Pero promete instaurar un “Ministerio de la Igualdad”,  incrementar la educación pública, gratuita y de mejor calidad incluso a los niveles técnico y universitario; condonar los créditos educativos, crear un banco público que implemente políticas populares, estimular emprendimientos y combatir la desigualdad; un plan de choque contra el hambre mediante asistencia alimentaria con productos comprados a pequeños y medianos productores de alimentos; proporcionar empleo con un salario básico a quienes no pueden encontrar trabajo, y activar la reforma agraria establecida por el Acuerdo Final de Paz, titulando  terrenos.

Consolidación.- Triunfa Petro con un margen de unos 700 mil votos y enfrenta fuertes bancadas parlamentarias conservadoras. De sus políticas progresistas depende consolidar la derrota del uribismo.
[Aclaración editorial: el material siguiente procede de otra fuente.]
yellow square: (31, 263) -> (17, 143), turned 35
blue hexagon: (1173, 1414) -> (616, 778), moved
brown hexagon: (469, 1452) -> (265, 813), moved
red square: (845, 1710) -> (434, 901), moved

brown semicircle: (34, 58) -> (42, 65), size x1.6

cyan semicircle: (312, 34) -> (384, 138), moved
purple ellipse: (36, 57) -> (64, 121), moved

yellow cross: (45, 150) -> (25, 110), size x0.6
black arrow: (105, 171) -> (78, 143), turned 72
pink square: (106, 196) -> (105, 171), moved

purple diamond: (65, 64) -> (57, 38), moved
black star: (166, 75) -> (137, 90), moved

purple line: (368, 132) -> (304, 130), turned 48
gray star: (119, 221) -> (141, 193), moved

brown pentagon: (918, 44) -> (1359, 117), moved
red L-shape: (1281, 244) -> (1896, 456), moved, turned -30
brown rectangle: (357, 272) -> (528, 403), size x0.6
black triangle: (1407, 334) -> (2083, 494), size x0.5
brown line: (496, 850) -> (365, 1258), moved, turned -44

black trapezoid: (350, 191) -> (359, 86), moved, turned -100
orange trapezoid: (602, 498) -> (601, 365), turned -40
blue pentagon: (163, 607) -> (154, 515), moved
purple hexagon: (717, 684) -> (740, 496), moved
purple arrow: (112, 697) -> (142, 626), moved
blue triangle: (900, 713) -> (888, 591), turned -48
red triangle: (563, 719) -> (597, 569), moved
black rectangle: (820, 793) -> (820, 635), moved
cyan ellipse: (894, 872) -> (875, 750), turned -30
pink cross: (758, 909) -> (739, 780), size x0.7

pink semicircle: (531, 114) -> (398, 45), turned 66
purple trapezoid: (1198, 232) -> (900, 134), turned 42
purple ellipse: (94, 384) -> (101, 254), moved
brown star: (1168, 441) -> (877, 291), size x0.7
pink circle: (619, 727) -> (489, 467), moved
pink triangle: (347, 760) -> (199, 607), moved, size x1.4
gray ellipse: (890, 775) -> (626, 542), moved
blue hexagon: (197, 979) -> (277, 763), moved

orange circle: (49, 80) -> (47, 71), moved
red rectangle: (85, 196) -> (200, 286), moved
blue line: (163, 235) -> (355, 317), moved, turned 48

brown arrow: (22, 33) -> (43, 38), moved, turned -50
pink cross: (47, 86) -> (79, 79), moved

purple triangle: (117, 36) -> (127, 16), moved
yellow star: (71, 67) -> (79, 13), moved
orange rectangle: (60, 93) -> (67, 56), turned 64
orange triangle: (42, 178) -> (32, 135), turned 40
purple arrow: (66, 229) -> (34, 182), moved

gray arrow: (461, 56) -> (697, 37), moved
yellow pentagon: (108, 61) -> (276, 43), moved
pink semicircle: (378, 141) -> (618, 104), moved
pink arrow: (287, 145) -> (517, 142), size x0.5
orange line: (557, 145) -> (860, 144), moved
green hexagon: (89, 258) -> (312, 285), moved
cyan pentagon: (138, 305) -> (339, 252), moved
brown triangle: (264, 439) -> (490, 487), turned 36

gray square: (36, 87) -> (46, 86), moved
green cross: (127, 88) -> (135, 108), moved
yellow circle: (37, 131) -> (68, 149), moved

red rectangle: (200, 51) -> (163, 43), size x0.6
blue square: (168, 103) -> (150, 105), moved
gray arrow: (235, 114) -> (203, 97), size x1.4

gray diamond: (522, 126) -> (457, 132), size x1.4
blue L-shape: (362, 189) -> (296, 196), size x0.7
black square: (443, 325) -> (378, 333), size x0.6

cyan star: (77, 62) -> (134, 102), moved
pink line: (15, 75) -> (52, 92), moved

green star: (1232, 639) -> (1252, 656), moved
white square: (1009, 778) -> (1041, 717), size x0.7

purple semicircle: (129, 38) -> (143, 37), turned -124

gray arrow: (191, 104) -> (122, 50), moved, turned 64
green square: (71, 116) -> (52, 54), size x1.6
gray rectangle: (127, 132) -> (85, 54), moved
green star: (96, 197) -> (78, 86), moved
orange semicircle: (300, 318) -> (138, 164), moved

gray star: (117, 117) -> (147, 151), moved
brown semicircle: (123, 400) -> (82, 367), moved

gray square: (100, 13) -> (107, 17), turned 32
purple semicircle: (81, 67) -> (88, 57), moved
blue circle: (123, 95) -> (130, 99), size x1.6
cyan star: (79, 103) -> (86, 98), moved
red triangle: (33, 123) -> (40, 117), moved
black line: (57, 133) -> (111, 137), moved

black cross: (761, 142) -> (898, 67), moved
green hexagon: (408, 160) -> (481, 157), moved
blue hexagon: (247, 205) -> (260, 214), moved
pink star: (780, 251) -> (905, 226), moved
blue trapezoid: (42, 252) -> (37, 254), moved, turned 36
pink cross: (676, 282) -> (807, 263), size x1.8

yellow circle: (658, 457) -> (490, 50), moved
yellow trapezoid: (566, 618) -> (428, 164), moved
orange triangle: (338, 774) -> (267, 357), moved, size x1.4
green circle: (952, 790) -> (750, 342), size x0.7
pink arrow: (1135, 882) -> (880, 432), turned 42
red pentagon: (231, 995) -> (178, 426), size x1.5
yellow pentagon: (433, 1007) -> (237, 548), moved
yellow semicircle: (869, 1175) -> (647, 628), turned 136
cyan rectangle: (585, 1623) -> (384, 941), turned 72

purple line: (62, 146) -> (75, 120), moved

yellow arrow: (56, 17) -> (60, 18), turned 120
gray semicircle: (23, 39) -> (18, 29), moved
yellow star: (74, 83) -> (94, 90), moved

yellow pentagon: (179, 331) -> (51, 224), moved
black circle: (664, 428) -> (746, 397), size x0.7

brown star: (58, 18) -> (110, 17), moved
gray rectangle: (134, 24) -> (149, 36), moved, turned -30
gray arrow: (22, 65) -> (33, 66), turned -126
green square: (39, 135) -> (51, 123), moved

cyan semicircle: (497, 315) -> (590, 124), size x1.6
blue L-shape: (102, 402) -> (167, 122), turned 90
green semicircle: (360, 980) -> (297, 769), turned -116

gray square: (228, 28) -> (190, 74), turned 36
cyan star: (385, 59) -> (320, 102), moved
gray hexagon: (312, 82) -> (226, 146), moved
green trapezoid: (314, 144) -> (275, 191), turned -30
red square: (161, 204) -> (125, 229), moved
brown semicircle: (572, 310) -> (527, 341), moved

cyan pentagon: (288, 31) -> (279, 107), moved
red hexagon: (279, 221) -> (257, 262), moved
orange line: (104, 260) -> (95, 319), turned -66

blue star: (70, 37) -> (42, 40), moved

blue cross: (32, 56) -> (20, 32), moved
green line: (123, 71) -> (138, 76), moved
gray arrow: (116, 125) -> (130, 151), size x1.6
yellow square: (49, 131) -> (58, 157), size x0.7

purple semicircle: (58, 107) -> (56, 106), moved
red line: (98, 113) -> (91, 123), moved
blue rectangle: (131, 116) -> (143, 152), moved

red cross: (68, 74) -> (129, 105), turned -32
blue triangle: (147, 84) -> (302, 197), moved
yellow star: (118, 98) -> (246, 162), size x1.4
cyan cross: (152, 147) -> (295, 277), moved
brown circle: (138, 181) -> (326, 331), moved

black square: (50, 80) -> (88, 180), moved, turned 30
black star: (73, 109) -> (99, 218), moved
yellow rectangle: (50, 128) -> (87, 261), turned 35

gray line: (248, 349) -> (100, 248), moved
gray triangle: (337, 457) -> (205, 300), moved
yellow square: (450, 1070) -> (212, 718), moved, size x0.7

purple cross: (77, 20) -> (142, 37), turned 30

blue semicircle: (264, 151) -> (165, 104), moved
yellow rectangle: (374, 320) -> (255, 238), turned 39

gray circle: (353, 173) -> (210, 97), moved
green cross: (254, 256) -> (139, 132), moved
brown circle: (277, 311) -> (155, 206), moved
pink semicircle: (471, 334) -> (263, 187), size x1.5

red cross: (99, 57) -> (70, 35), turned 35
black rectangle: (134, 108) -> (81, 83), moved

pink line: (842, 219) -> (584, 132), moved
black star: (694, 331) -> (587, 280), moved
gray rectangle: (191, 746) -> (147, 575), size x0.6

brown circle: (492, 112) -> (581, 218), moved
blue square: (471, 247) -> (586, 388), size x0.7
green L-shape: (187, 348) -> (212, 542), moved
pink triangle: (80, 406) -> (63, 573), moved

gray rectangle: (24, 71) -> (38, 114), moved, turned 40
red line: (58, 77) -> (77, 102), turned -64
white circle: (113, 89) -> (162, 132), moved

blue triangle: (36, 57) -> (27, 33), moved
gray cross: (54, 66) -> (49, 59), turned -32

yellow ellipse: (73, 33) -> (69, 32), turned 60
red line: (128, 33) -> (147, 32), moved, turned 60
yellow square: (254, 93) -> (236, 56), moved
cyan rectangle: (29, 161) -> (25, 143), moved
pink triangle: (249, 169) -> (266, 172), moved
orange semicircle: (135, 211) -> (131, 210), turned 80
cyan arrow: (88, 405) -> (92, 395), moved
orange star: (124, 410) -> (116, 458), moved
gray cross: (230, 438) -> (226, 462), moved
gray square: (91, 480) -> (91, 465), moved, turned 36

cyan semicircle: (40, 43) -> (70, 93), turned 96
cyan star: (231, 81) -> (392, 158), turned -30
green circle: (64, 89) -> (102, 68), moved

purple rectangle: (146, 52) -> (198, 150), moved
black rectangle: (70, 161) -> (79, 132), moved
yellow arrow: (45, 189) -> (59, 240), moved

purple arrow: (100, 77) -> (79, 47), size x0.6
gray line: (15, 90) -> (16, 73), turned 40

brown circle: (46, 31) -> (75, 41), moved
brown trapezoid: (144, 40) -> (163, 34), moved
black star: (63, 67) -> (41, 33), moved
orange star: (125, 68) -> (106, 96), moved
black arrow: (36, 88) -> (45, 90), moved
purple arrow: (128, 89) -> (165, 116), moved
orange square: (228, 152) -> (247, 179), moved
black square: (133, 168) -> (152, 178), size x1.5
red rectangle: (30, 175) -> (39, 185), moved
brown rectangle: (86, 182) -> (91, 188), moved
Deuda Externa.- La Deuda Externa colombiana llegó a los 172.790 millones de dólares en febrero de 2022, lo que representa el 48,8% del PIB del país: es decir, casi la mitad de todo lo que los colombianos crean y producen en un año. (https://www.elespectador.com/economia/deuda-externa-colombiana-aumento-y-llego-a-us172790-millones-en-febrero-2022). Con carga semejante, difícil será satisfacer a la vez las necesidades del pueblo y las ambiciones de la oligarquía.

Para aliviar la injusticia, promete el Presidente electo “Desincentivar el latifundio improductivo en tierras fértiles incentivando a los propietarios a activar la producción, pagar los impuestos o venderlos al Estado” y  “Desmontar gradualmente beneficios tributarios que distorsionan la competencia, incentivan la extracción minero-energética, y privilegian a personas de altos ingresos”.

Medios de Comunicación.- Una poderosa y ubicua red mediática sostiene ideológicamente el poder de las oligarquías: la misma se encarnizará cada vez más contra Petro, quien debe regular legalmente la veracidad de la información y constituir medios de servicio público para difundirla.

Diplomacia.- Colombia se había convertido en apéndice diplomático de Estados Unidos: se enroló como  su “Aliado Especial Extra-Otan” y luego como “Aliado importante de la Organización del Tratado del Atlántico Norte (OTAN)”, y participó en  conatos de invasión contra  países progresistas y fronterizos. Prometió Petro que renegociará los Tratados de Libre Comercio y auspiciará diálogos regionales “para construir las reformas que necesita Colombia para poder convivir en paz”.

Ello implica menos OEA, TIAR y OTAN y más CELAC, ALBA y UNASUR. Tarea difícil pero indispensable  cambiar  hostilidad y agresión por paz, amistad y relaciones mutuamente beneficiosas para todos.